How to compile with large file support?

Hi,

I’m trying to figure out how to compile ferret with large file support,
but none of the topics that discuss this actually say How this is done.
Can someone please provide the info?

thanks.
-m

my exact problem:
http://www.ruby-forum.com/topic/94143#191630

this topic also discusses the issue:
http://www.ruby-forum.com/topic/84237#151791

this topic says that the FAQ should have the answer, which it doesn’t:
http://www.ruby-forum.com/topic/84205#151312

Mike,
How are you coming on this? I just built an index that tops out at
just above 2GBs and I installed Ferret with the standard gem install
ferret routine.

du -h indexes/final/
2.0G indexes/final/

I’m curious why I didn’t encounter the same issue you did. I just
combined a 1.7GB index with four indexes of approximately 100MB each.

Erik

First, the limit is 2**31, so it’s a little bit more than 2.14e9
bytes. Second, large file support is compiled in by default. There’s
just some stray ints that should be off_t, particularly in the storage
code. I’m going to submit the patch this weekend, after I clean out
some extra debug code… If you don’t store fields, you’ll prolly be
fine.


Kyle M.
Software Engineer
CastTV, Inc

How are you coming on this? I just built an index that tops out at
just above 2GBs and I installed Ferret with the standard gem install
ferret routine.

I’m attaching a patch against ferret trunk rev 770. It’s got a little
cruft, but it fixes large fiel support in Ferret.
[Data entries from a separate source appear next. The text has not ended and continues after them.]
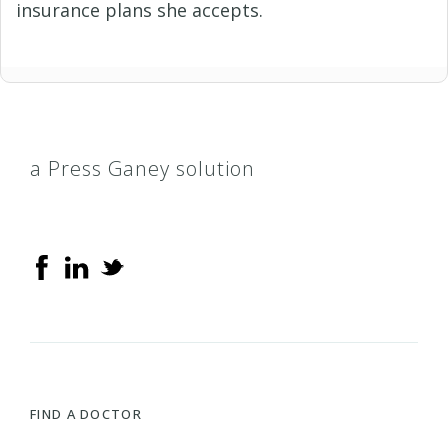
insurance plans she accepts.
a Press Ganey solution
FIND A DOCTOR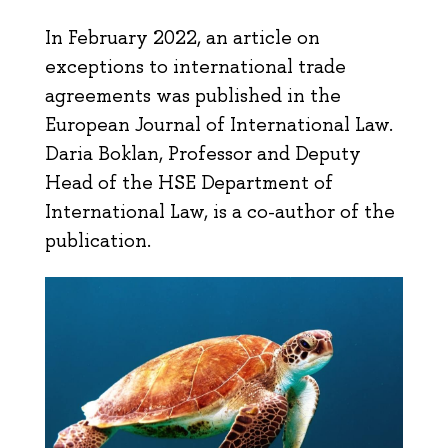
In February 2022, an article on
exceptions to international trade
agreements was published in the
European Journal of International Law.
Daria Boklan, Professor and Deputy
Head of the HSE Department of
International Law, is a co-author of the
publication.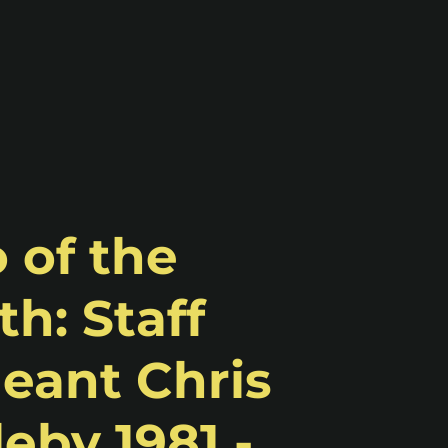
 of the
h: Staff
eant Chris
eby 1981 -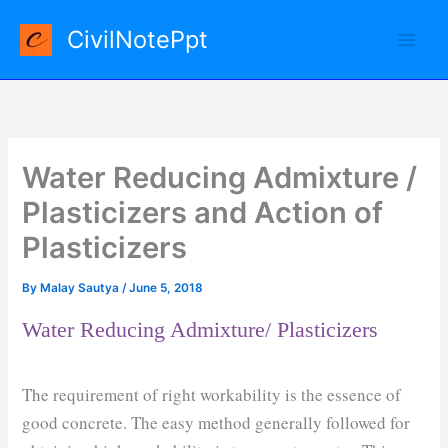
Skip
CivilNotePpt
to
content
Water Reducing Admixture /
Plasticizers and Action of
Plasticizers
By
Malay Sautya
/
June 5, 2018
Water Reducing Admixture/ Plasticizers
The requirement of right workability is the essence of
good concrete. The easy method generally followed for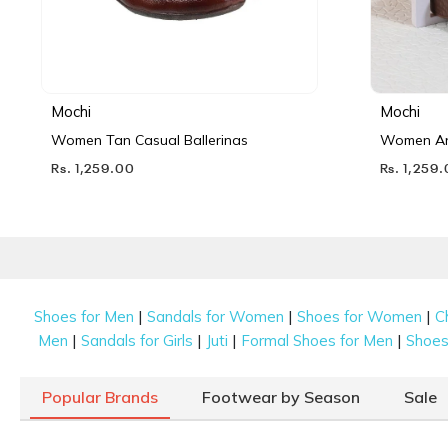
Mochi
Mochi
Women Tan Casual Ballerinas
Women Ant
Rs. 1,259.00
Rs. 1,259
|
|
|
Shoes for Men
Sandals for Women
Shoes for Women
C
|
|
|
|
Men
Sandals for Girls
Juti
Formal Shoes for Men
Shoes 
Popular Brands
Footwear by Season
Sale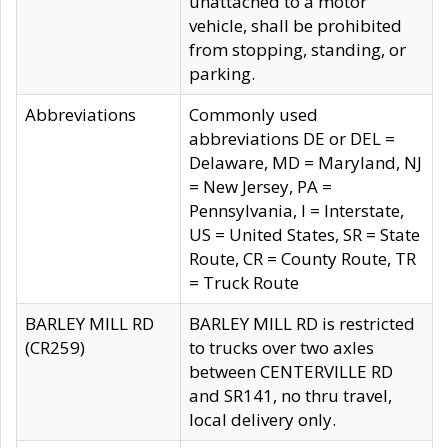
unattached to a motor
vehicle, shall be prohibited
from stopping, standing, or
parking.
Abbreviations
Commonly used
abbreviations DE or DEL =
Delaware, MD = Maryland, NJ
= New Jersey, PA =
Pennsylvania, I = Interstate,
US = United States, SR = State
Route, CR = County Route, TR
= Truck Route
BARLEY MILL RD
BARLEY MILL RD is restricted
(CR259)
to trucks over two axles
between CENTERVILLE RD
and SR141, no thru travel,
local delivery only.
How are you coming on this? I just built an index that tops out at
just above 2GBs and I installed Ferret with the standard gem install
ferret routine.

perhaps your index is just a few bytes under the max… my usage is at
3.5G. i haven’t done anything special, just using ferret and AAF gems:

— MODEL CODE
class MyModel < ActiveRecord::Base

think of body/title in terms of an average blog

acts_as_ferret :fields => { ‘body’ => {}, ‘title’ => { :boost => 2 } }
end

— INDEX CODE

new index from scratch

index =
Ferret::Index::Index.new(MyModel.aaf_configuration[:ferret].dup.update(:auto_flush
=> false, :field_infos => MyModel.aaf_index.field_infos, :create =>
true))

n = 0
BATCH_SIZE = 1000

while true
records = MyModel.find(:all, :limit => BATCH_SIZE, :offset => n,
:select =>
“id,#{MyModel.aaf_configuration[:ferret_fields].keys.join(’,’)}”)
break if (!records || records.length == 0)

records.each do |record|
index << record.to_doc # aaf method
end

n += BATCH_SIZE
end

index.flush
index.optimize # 30+ minutes =(
index.close

— CONFIG

gem list | grep ferret
acts_as_ferret (0.4.0)
ferret (0.11.4)

uname -a
Linux gentoo 2.6.20-hardened #3 SMP Fri Mar 30 19:27:10 UTC 2007 x86_64
Intel® Pentium® D CPU 3.00GHz GenuineIntel GNU/Linux

large file support is compiled in by default. There’s
just some stray ints that should be off_t, particularly in the storage
code. I’m going to submit the patch this weekend, after I clean out
some extra debug code… If you don’t store fields, you’ll prolly be
fine.

cool, i hope this fixes the problem. i’ll wait for the next gem version
and see what happens. =)

thanks
-m